CSUN biology professor MariaElena Zavala, second from right, is helping to reimagine how colleges meet the needs of STEM students. Photo by Lee Choo.

CSUN biology professor MariaElena Zavala, second from right, is helping to reimagine how colleges meet the needs of STEM students. Photo by Lee Choo.

The goal is to strengthen old relationships and forge new ones among educators at Hispanic-Serving Institutions (HSI), developing new strategies for teaching future members of the U.S. science, technology, engineering and mathematics (STEM) workforce.

California State University, Northridge is one if three institutions sharing a first-of-its-kind $3 million, five-year grant from the National Science Foundation to create an HSI Resource Hub. The hub is charged with reaching out to colleges and universities across the country to build partnerships that will support STEM education, increase STEM research and education capacity at Hispanic-Serving Institutions, and encourage the implementation of cutting-edge training.

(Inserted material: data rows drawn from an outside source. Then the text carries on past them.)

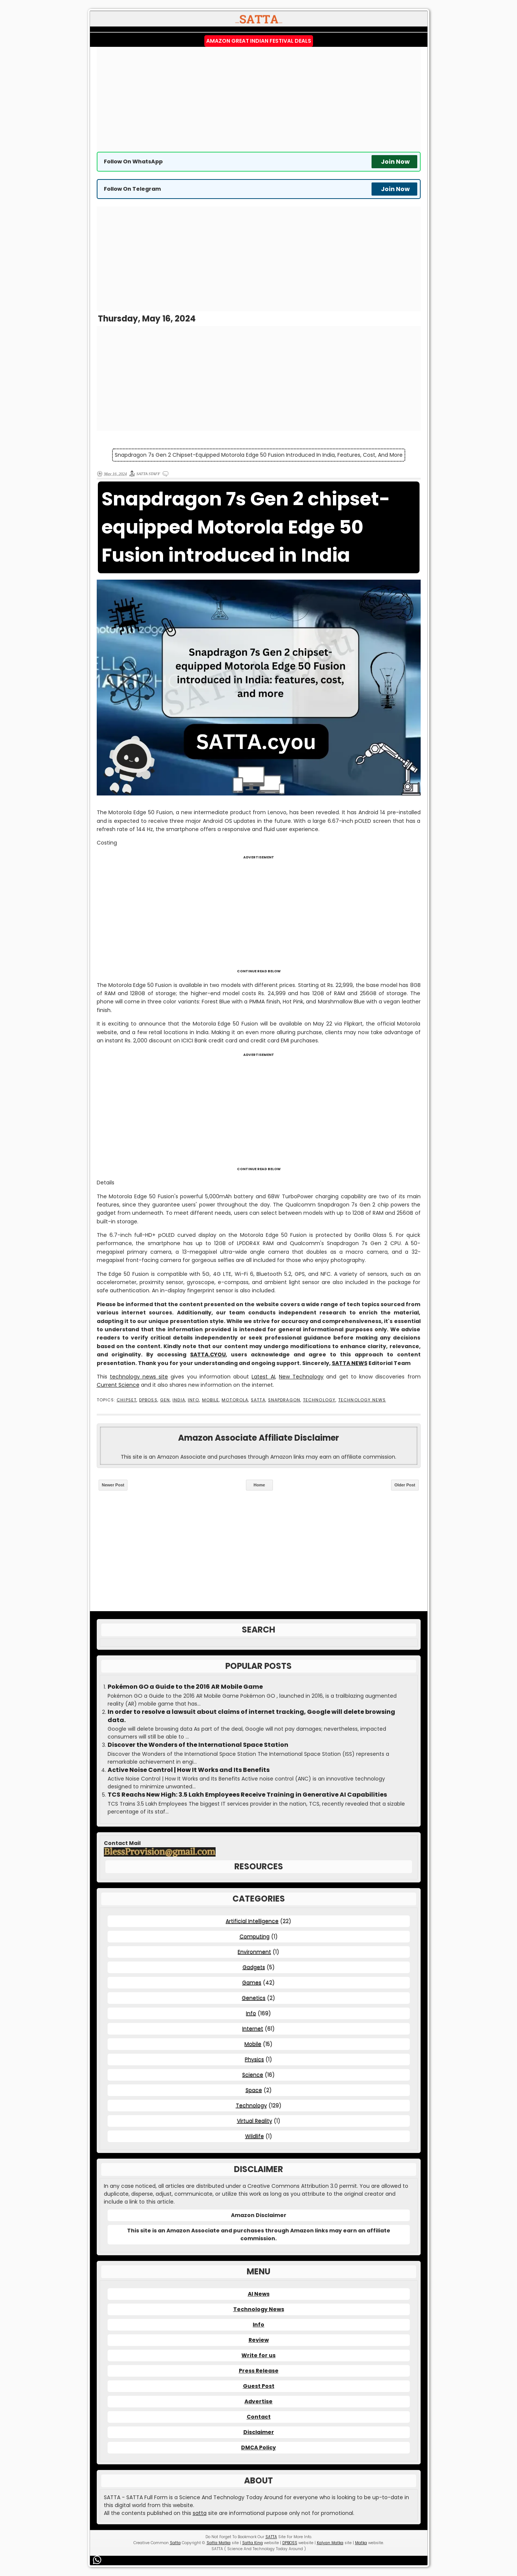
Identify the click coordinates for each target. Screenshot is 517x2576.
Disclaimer (258, 2432)
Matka (361, 2543)
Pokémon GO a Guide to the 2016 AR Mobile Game (185, 1687)
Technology (319, 1400)
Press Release (259, 2370)
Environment (254, 1952)
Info (193, 1400)
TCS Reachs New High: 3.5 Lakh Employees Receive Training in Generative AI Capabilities (247, 1795)
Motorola (235, 1400)
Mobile (210, 1400)
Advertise (258, 2401)
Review (259, 2340)
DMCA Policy (258, 2447)
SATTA (258, 1400)
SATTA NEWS (349, 1363)
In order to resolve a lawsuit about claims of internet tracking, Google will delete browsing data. (251, 1716)
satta (200, 2513)
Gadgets (254, 1967)
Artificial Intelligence (252, 1921)
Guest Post (258, 2386)
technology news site (139, 1376)
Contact (259, 2417)
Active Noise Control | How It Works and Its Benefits (189, 1770)
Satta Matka (219, 2543)
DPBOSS (148, 1400)
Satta (175, 2543)
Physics (254, 2059)
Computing (255, 1936)
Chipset (126, 1400)
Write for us (258, 2355)
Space (254, 2090)
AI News (259, 2294)
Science (252, 2074)
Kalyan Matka (330, 2543)
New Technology (301, 1376)
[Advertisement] (259, 99)
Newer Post (113, 1485)
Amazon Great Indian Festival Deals (258, 41)
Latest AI (263, 1376)
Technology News (362, 1400)
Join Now (395, 161)
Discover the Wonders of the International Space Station (198, 1745)
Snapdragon (284, 1400)
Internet (252, 2028)
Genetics (253, 1998)
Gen (165, 1400)
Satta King (252, 2543)
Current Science (118, 1385)
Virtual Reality (254, 2120)
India (178, 1400)
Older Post (404, 1485)
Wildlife (254, 2136)
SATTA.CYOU (208, 1354)
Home (259, 1485)
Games (251, 1982)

“We are hoping to bring people together to come up with ideas to help faculty at all HSIs better serve their students, and help those students on their paths to becoming valued STEM professionals,” said CSUN biology professor MariaElena Zavala, who is working with colleagues at Dona Ana Community College in New Mexico and New Mexico State University to create the hub.

With New Mexico State University serving as the hub’s center, Zavala and her colleagues are hoping to create an environment where educators feel comfortable enough to reach across the traditional divisions that separate community colleges, comprehensive universities and research institutions to share ideas.

“We are hoping we can have honest conversations with our colleagues at HSIs and ask how we can work together to improve student success at HSIs,” Zavala said. “We talk about working together all the time, but we don’t ever really sit down and have frank discussions about what HSIs need, or need help with, and how we — community colleges, comprehensive and research institutions — can work together to improve student success. This also is the perfect opportunity to share best practices, as well as what didn’t work and what we can learn from those failures.

“The ultimate goal is creating an environment where STEM students can learn, thrive and have the tools to succeed in college, graduate school and their professional lives,” she said. “To do that, we need to break down silos, put aside academic differences, and talk and listen to each other.”

To that end, Zavala said she and her colleagues plan to reach out to all 451 of the country’s Hispanic-Serving Institutions — a designation created the federal government to identify colleges and universities with 25 percent or more total Hispanic full-time undergraduate students — and invite them to take part in a dialogue about the needs of STEM students. If enough institutions agree to participate, clusters of regional colleges and universities may be formed to help facilitate partnerships between institutions.

Workshops and conferences also are planned to encourage the sharing of information about what works, what doesn’t work, and how they can help each other help their students succeed.

“We are hoping to plant seeds, have roots set and nurture it into something that facilitates dialogue and yet is flexible enough to respond to the ever-changing needs of the participating institutions and their students,” Zavala said.